(Stored items)
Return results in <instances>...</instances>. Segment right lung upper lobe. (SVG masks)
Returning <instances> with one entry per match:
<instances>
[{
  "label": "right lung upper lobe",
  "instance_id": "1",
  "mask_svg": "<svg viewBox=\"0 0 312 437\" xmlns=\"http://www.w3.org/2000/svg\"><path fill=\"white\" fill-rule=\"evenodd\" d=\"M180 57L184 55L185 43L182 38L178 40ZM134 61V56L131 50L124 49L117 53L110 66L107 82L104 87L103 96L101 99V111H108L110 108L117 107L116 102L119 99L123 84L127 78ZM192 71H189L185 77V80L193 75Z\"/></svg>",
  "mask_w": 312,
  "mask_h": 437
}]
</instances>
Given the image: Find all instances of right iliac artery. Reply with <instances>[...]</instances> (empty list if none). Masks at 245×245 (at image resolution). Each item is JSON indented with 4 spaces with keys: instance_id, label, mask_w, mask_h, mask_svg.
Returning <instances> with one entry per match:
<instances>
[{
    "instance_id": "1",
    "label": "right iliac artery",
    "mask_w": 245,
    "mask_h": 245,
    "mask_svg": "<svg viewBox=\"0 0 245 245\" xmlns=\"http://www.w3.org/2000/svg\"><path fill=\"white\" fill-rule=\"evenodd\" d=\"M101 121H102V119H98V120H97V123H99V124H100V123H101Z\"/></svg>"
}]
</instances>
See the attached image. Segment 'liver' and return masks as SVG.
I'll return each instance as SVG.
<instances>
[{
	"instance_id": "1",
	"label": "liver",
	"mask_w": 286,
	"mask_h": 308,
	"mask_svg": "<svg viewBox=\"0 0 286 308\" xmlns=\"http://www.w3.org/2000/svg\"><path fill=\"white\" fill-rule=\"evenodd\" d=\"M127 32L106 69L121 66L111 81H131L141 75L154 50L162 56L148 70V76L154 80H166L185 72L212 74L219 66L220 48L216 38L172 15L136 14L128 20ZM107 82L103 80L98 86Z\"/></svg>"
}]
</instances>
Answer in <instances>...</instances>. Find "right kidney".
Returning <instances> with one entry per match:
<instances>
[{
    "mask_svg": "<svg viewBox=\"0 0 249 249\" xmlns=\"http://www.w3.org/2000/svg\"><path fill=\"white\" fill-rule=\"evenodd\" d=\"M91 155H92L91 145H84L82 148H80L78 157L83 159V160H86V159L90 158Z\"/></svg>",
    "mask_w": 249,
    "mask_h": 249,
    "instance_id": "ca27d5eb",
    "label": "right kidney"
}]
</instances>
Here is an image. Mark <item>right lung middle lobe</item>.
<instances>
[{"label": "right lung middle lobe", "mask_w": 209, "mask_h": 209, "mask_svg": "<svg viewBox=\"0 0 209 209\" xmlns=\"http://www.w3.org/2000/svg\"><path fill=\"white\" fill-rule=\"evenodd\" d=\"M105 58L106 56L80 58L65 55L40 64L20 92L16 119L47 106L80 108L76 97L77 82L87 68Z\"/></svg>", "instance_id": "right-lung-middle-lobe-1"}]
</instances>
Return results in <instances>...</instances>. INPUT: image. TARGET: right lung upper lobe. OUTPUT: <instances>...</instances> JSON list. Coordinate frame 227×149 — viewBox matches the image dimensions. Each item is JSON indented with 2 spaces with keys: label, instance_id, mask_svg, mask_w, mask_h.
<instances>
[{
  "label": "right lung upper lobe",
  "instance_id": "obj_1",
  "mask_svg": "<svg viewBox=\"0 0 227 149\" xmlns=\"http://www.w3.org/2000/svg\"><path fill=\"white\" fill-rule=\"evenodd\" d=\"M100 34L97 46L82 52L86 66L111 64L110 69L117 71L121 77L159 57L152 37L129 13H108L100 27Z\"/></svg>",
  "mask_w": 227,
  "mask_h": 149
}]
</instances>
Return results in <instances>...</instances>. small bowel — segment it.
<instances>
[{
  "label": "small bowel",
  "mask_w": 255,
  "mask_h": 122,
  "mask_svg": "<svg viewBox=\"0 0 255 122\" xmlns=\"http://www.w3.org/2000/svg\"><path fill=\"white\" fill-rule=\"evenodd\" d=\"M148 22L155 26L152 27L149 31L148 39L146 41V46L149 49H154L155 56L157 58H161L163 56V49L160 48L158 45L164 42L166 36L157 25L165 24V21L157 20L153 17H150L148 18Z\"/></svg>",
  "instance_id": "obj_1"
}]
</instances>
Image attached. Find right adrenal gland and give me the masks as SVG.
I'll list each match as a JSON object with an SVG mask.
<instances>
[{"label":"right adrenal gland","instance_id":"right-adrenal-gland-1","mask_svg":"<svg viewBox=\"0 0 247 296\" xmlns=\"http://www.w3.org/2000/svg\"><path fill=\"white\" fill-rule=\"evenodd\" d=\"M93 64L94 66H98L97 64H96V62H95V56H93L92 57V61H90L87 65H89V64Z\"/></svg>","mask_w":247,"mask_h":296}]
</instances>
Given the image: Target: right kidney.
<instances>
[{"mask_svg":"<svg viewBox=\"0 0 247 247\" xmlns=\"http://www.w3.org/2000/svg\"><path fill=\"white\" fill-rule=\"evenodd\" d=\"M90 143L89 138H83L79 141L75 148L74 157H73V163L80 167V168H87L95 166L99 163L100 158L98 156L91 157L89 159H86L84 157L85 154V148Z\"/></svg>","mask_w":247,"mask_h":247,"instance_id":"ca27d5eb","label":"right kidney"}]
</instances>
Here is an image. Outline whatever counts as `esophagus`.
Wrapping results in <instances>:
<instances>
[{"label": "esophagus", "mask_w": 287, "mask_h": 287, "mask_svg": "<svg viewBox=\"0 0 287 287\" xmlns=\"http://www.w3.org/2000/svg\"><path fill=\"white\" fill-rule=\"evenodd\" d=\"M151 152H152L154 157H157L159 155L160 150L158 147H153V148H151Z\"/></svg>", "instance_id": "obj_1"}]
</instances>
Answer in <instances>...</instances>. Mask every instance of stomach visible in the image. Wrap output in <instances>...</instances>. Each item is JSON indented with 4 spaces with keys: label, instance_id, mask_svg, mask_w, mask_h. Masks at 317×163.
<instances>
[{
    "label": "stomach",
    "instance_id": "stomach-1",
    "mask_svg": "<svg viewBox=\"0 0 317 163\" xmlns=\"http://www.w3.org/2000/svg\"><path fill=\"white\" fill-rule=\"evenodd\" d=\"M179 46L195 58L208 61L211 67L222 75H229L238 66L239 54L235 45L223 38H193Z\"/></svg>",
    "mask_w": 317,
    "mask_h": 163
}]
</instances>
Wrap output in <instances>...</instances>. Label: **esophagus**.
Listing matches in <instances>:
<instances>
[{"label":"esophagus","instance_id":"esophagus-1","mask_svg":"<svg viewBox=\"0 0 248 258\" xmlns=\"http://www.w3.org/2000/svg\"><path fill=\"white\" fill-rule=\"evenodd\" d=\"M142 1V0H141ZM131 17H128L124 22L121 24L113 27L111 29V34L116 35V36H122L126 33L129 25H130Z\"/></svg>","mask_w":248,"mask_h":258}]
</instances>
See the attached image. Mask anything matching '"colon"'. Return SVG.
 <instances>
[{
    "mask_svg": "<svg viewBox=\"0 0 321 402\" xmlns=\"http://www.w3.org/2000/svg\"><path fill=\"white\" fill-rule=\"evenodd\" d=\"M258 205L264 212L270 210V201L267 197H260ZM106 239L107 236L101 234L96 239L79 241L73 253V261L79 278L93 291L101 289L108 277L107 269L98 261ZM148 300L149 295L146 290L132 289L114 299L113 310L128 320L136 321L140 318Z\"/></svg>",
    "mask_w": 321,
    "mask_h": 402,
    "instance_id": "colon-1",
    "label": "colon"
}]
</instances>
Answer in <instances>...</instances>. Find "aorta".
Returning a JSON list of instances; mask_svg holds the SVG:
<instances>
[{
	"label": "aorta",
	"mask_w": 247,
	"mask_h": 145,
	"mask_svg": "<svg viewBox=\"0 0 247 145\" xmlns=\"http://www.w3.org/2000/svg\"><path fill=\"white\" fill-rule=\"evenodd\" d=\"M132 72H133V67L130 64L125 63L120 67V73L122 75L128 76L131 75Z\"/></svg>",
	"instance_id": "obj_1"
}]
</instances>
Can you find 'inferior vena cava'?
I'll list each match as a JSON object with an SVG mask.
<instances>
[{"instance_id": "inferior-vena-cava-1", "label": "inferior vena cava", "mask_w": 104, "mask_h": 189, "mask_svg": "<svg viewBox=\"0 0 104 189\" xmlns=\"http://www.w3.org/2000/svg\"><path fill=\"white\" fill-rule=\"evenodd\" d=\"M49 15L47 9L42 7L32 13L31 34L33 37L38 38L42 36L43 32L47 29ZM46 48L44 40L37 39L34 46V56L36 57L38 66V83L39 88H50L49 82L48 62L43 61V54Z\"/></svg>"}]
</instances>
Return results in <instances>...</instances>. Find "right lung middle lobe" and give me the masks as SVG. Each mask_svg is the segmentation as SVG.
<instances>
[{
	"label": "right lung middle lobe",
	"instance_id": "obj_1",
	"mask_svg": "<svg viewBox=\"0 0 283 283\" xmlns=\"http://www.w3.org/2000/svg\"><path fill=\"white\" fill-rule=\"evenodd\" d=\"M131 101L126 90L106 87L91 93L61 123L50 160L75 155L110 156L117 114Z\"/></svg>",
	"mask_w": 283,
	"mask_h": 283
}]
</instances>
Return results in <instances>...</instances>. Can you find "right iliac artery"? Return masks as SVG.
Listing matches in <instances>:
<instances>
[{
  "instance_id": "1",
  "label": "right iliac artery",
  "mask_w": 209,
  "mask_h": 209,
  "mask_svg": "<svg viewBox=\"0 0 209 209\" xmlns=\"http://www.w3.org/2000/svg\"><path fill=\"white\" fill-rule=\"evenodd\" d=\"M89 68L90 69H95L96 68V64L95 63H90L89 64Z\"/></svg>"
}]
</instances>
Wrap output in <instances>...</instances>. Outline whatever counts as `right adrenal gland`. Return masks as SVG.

» Your task
Begin with the line that contains "Return results in <instances>...</instances>. Find" and set down each line exactly until the records above end, including the final line.

» Final answer
Return results in <instances>...</instances>. Find "right lung middle lobe" and give me the masks as SVG. Each mask_svg is the segmentation as SVG.
<instances>
[{
	"label": "right lung middle lobe",
	"instance_id": "obj_1",
	"mask_svg": "<svg viewBox=\"0 0 283 283\" xmlns=\"http://www.w3.org/2000/svg\"><path fill=\"white\" fill-rule=\"evenodd\" d=\"M131 101L126 90L106 87L91 93L61 123L50 160L75 155L110 156L117 114Z\"/></svg>",
	"mask_w": 283,
	"mask_h": 283
}]
</instances>
Return results in <instances>...</instances>. Can you find "right iliac artery"? Return masks as SVG.
Listing matches in <instances>:
<instances>
[{
  "instance_id": "1",
  "label": "right iliac artery",
  "mask_w": 209,
  "mask_h": 209,
  "mask_svg": "<svg viewBox=\"0 0 209 209\" xmlns=\"http://www.w3.org/2000/svg\"><path fill=\"white\" fill-rule=\"evenodd\" d=\"M89 68L90 69H95L96 68V64L95 63H90L89 64Z\"/></svg>"
}]
</instances>
Wrap output in <instances>...</instances>. Outline whatever counts as `right adrenal gland`. Return masks as SVG.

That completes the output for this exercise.